As for the effectiveness of free market oversight, I just found this at “Businessweek“:
…Ultimately, it’s up to companies and government officials to ensure that USDA standards are met. The likes of Costco Wholesale, Eden Foods, and Stonyfield send people to China to inspect fields and crops.
Independent certifiers from agencies accredited by the National Organic Program check that rules are followed, though critics say inspections aren’t sufficiently frequent or independent. And food from all foreign markets is spot-tested before it crosses the U.S. border.
Even with these safeguards in place, however, making sure that every carrot, cabbage, and strawberry imported from China meets USDA standards is impossible.
I’m sure a lot of you suspected this already, but the term “organic” has just become another empty marketing slogan, like “tastes great.” It has no meaning whatsoever. At least that’s the insight I’ve come away from this pumpkin seed experience with.
Pollution and contamination, as we all know, are rampant in China. In Sunday’s “New York Times,” Nicholas Kristof’s op-ed included the following mind-blowing statistic:
…somewhere between 300,000 and 400,000 Chinese idea prematurely every year from the effects of outdoor air pollution, according to studies by Chinese and international agencies alike… Beijing’s air sometimes has a particulate concentration that is four times the level considered safe by the World Health Organization…
I have questions as to how that number was determined, but I’ve got to imagine it’s true.
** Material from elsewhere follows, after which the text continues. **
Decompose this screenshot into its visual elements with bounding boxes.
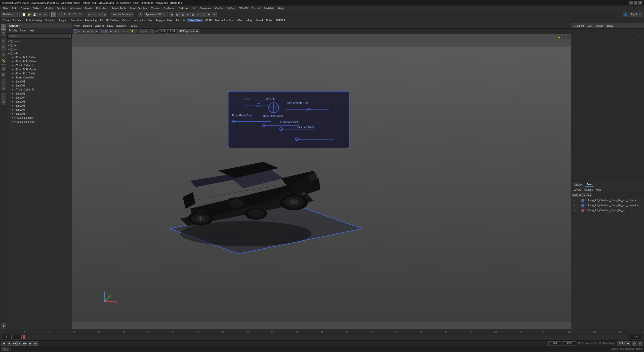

And, given the fact that the number appears to come from Chinese agencies, I’ve got to think that 400,000 is just a fraction of the real number.
I’m not sure where I’m going with this post… I guess I could end by pointing out that the Chinese, if they wanted to, could kill us all with tainted obesity, anxiety and boner drugs. (I think that should cover close to 90% of Americans.) Or, better yet, I could point out that it’s a risk we’re willing to take, just as long as they keep feeding the American appetite for poorly made, dirt cheep crap. Or maybe I could go on to quote Kristof about the toxic Chinese clouds approaching our west coast. Whatever happens, whatever eventually comes along to wipe us out, we deserve it. We should all, I guess, take some comfort in that… In the meantime, enjoy the pumpkin seeds.